▸ AVAILABLE RECORDS
"""
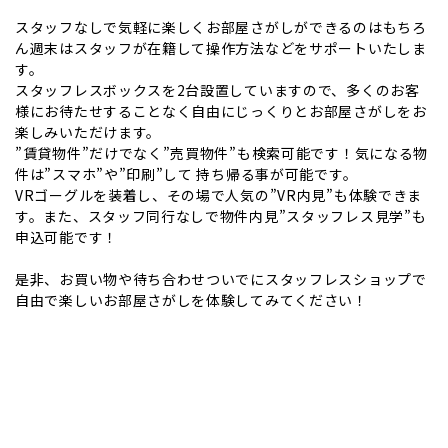
スタッフなしで気軽に楽しくお部屋さがしができるのはもちろ
ん週末はスタッフが在籍して操作方法などをサポートいたしま
す。
スタッフレスボックスを2台設置していますので、多くのお客
様にお待たせすることなく自由にじっくりとお部屋さがしをお
楽しみいただけます。
”賃貸物件”だけでなく”売買物件”も検索可能です！気になる物
件は”スマホ”や”印刷”して 持ち帰る事が可能です。
VRゴーグルを装着し、その場で人気の”VR内見”も体験できま
す。また、スタッフ同行なしで物件内見”スタッフレス見学”も
申込可能です！
是非、お買い物や待ち合わせついでにスタッフレスショップで
自由で楽しいお部屋さがしを体験してみてください！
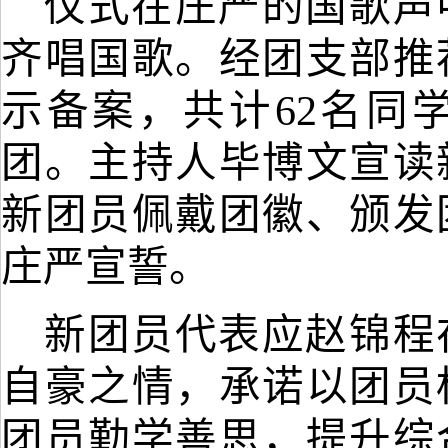
仪式在庄严的国歌声
齐唱国歌。经团支部推
示备案，共计
62
名同
团。主持人毕博文宣读
新团员佩戴团徽、颁发
庄严宣誓。
新团员代表应赵锦程
自豪之情，承诺以团员
团员勤学善思，提升综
"""
▸ WHAT THE EXERCISE ASKS
With the images excluded, all entries are to be given again exactly.

▸ RESULT BELOW
スタッフなしで気軽に楽しくお部屋さがしができるのはもちろ
ん週末はスタッフが在籍して操作方法などをサポートいたしま
す。
スタッフレスボックスを2台設置していますので、多くのお客
様にお待たせすることなく自由にじっくりとお部屋さがしをお
楽しみいただけます。
”賃貸物件”だけでなく”売買物件”も検索可能です！気になる物
件は”スマホ”や”印刷”して 持ち帰る事が可能です。
VRゴーグルを装着し、その場で人気の”VR内見”も体験できま
す。また、スタッフ同行なしで物件内見”スタッフレス見学”も
申込可能です！
是非、お買い物や待ち合わせついでにスタッフレスショップで
自由で楽しいお部屋さがしを体験してみてください！
仪式在庄严的国歌声
齐唱国歌。经团支部推
示备案，共计
62
名同
团。主持人毕博文宣读
新团员佩戴团徽、颁发
庄严宣誓。
新团员代表应赵锦程
自豪之情，承诺以团员
团员勤学善思，提升综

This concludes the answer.